The sign of the Cross30 May 2016, by Doctrines in
The Cross is simply a mark, figure, or object formed by two intersecting lines or pieces of wood, iron, or other materials. It was on a Cross formed of wood that the Lord Jesus Christ was crucified; his crucifixion changed the meaning of the Cross.
Catholics are known for always making the sign of the Cross; in fact, we begin and end every prayer with it. It is our identity, and it is our faith.
Though it is not explicitly stated in the bible what exactly the Cross was used for before the crucifixion of Jesus Christ, or even if it existed before the crucifixion, we know that it became a different thing for different people. For the Jews, it became a stumbling block, foolishness to the Gentiles, and believers from every culture, color, and race, it means something different: wisdom, power, hope, salvation, etc. (1Cor. 1:23-24). The Cross certainly became a stumbling block, foolishness, and power after the crucifixion of Jesus Christ. Therefore, if the Cross became these things after the crucifixion of Jesus Christ, then what was it before the crucifixion?
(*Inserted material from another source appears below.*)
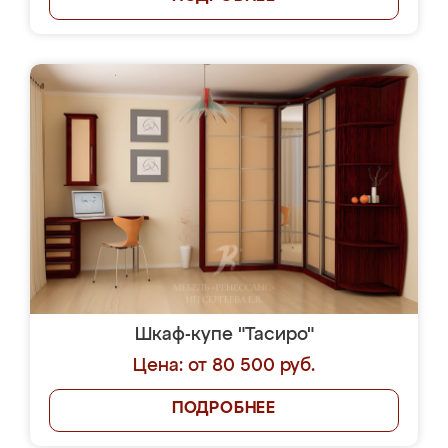
Шкаф-купе "Тасиро"
Цена: от 80 500 руб.
ПОДРОБНЕЕ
Did it even exist?
I do not think that the Roman soldiers just invented the Cross on Good Friday simply for the crucifixion of Jesus Christ. The Cross must have been in existence before Good Friday for a different purpose or even for the same crucifixion. Though the bible is silent about it, extra-biblical sources tend to support the pre-existence of the Cross for various purposes. Whatever the Cross stood for before the crucifixion of Jesus Christ does not matter to me now; what matters is what the Cross has become for me: power, victory, life, etc.
I will quickly use this opportunity to differentiate between a Cross and a Crucifix even though they are not opposed to each other. A Cross is simply as we defined it above, while the Crucifix is a Cross with the image of Jesus nailed to it.
Some people see the Cross as a sign of contradiction, very true. Jesus himself was seen as a sign of contradiction (Lk.2:34). The Cross is indeed a sign of contradiction because it is an instrument of death, yet we have eternal life through it. It is a sign of defeat, yet it brings victory, it is a sign of shame, yet it brings joy. So, we are not ashamed of the Cross. The Catholic Church encourages her children to boldly make the Cross’s sign anywhere and anytime without shame or fear. It is our identity as Catholics, and every Christian should make it his or her identity. It is the wood upon which the Saviour hung. We proudly display this wonderful instrument of salvation in our homes, cars, offices, parishes, and everywhere we deem fit. We are proud of it!